Information provided Block Start

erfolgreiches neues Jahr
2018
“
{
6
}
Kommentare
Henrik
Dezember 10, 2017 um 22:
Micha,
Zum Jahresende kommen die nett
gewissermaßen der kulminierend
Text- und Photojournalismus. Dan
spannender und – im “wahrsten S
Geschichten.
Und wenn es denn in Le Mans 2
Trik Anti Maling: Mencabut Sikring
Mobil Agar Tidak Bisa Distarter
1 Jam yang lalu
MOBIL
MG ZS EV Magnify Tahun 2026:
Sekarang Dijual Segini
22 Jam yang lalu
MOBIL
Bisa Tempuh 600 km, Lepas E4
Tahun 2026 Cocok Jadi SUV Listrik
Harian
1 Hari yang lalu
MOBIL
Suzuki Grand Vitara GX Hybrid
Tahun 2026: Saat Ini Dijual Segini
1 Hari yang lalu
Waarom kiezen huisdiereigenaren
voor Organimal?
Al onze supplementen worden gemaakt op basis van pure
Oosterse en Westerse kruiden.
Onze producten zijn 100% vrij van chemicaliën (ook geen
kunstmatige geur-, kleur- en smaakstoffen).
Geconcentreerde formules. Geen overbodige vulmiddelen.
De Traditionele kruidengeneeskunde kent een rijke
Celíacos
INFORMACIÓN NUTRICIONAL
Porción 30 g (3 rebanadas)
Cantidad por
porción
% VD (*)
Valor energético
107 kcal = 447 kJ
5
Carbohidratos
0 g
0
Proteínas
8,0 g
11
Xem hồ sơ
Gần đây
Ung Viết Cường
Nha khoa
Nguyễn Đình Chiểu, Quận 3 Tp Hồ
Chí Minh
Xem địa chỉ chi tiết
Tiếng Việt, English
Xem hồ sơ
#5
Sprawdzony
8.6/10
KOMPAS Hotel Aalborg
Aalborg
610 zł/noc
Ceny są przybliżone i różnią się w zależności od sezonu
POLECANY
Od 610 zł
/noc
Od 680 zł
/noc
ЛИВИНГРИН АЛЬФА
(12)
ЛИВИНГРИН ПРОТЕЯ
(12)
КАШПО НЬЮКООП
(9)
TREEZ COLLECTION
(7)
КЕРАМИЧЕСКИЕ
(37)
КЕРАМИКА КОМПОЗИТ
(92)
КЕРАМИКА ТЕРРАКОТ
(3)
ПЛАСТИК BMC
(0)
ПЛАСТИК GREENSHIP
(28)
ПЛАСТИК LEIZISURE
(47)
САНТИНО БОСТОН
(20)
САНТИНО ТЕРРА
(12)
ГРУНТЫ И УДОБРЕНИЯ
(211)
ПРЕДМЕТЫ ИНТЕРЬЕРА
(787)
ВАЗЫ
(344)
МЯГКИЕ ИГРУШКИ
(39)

Information provided Block End
Information provided Block Start

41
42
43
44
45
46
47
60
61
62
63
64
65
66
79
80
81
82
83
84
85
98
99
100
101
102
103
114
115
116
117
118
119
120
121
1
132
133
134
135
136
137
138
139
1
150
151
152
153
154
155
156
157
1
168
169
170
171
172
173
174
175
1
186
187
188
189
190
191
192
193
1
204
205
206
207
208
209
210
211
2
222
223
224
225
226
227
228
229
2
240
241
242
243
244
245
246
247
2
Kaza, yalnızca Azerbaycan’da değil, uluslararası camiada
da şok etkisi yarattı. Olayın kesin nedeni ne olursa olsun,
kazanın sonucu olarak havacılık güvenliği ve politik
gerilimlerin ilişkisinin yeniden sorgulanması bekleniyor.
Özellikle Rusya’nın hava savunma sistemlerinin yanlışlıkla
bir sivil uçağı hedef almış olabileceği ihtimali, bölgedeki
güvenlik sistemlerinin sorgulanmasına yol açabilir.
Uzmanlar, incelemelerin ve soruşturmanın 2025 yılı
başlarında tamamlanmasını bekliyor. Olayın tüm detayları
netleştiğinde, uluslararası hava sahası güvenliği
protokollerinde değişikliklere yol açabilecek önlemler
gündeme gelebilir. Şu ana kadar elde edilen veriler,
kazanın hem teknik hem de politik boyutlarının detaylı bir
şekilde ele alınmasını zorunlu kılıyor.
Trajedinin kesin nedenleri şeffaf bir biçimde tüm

Information provided Block End
Information provided Block Start

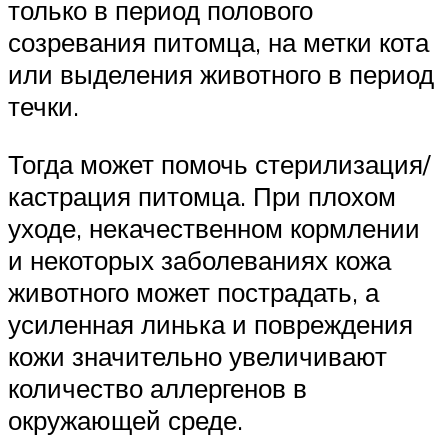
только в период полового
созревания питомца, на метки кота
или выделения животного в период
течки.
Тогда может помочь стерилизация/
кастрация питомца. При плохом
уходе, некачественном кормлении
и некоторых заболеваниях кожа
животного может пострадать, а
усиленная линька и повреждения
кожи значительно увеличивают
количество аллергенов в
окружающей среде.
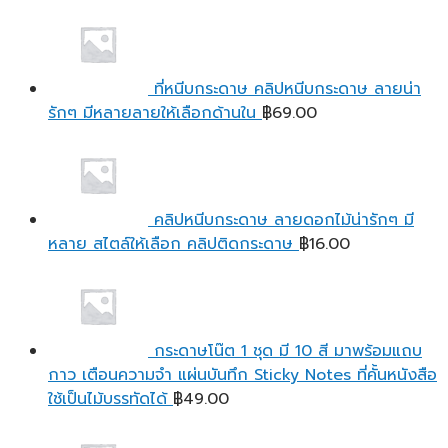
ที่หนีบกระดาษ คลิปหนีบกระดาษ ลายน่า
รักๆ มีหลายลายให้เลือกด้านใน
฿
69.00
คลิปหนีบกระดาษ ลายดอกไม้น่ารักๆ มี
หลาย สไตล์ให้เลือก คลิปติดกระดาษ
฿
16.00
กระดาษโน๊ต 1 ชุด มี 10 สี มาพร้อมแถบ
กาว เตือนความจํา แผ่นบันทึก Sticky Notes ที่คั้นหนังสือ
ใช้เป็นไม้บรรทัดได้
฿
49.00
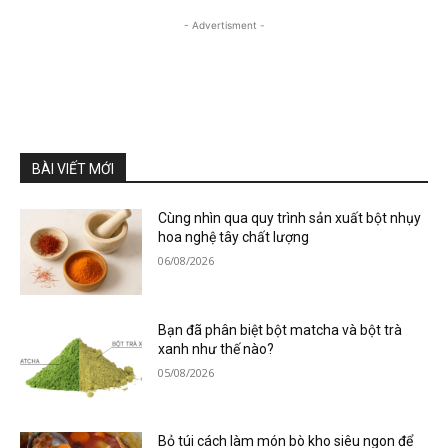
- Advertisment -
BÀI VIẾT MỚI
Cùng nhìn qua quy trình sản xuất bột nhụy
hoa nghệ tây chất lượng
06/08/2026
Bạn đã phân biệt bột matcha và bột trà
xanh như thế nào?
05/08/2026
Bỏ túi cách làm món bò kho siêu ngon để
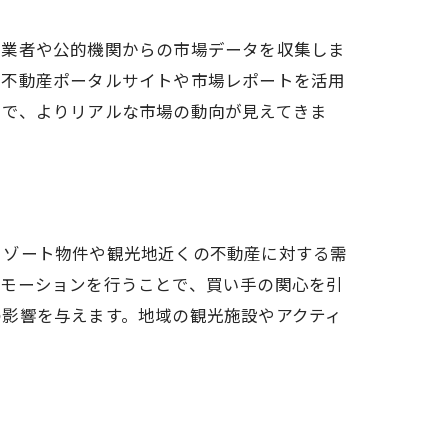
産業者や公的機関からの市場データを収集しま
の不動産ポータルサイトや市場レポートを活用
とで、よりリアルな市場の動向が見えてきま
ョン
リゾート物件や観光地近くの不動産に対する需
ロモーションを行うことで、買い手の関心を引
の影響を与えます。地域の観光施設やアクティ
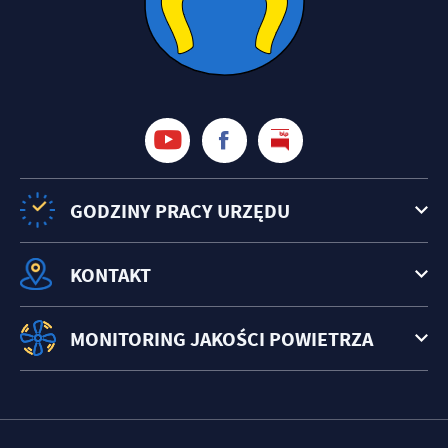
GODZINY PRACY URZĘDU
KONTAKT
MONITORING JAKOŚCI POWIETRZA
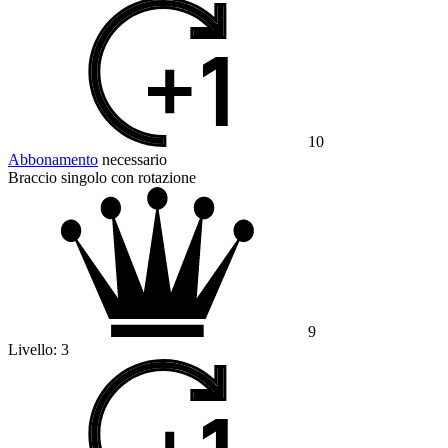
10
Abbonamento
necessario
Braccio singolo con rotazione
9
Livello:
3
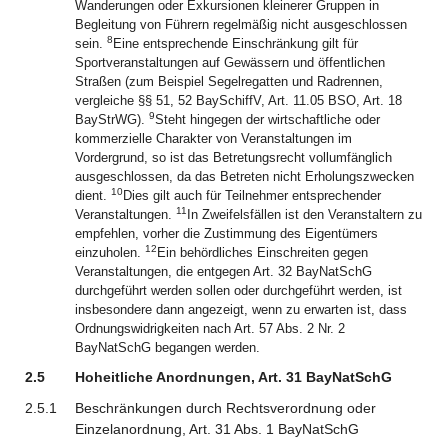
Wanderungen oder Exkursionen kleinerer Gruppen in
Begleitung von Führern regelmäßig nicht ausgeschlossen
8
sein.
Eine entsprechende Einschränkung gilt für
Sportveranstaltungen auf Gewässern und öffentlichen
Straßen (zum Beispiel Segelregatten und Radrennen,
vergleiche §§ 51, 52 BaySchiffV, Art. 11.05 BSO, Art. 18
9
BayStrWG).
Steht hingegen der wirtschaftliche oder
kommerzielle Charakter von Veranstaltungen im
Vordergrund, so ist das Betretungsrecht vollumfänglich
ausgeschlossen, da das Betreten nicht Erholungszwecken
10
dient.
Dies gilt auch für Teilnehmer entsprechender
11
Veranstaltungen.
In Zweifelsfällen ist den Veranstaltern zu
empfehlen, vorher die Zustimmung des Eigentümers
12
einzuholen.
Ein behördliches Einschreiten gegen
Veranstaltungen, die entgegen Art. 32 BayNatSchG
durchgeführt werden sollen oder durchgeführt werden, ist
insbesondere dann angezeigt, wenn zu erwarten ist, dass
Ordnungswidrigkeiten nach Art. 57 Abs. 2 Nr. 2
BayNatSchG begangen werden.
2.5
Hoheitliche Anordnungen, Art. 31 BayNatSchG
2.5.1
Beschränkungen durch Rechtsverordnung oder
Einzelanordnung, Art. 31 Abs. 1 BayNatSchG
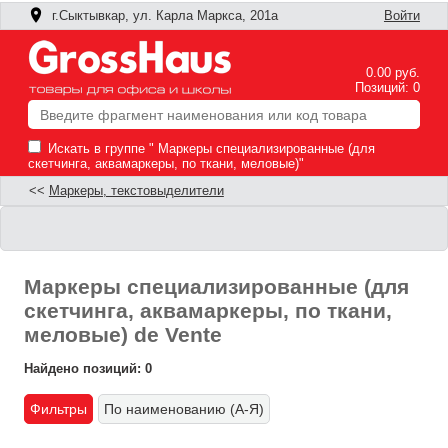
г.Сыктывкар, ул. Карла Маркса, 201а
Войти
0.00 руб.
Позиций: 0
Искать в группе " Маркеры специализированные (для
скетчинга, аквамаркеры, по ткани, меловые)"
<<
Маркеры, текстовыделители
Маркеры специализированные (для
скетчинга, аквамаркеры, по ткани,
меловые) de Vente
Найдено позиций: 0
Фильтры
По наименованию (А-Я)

Information provided Block End

Given the data above, transcribe exactly the lines from the one containing "netleştiğinde, uluslararası hava" down to the one containing "Trajedinin kesin nedenleri", and no others.

netleştiğinde, uluslararası hava sahası güvenliği
protokollerinde değişikliklere yol açabilecek önlemler
gündeme gelebilir. Şu ana kadar elde edilen veriler,
kazanın hem teknik hem de politik boyutlarının detaylı bir
şekilde ele alınmasını zorunlu kılıyor.
Trajedinin kesin nedenleri şeffaf bir biçimde tüm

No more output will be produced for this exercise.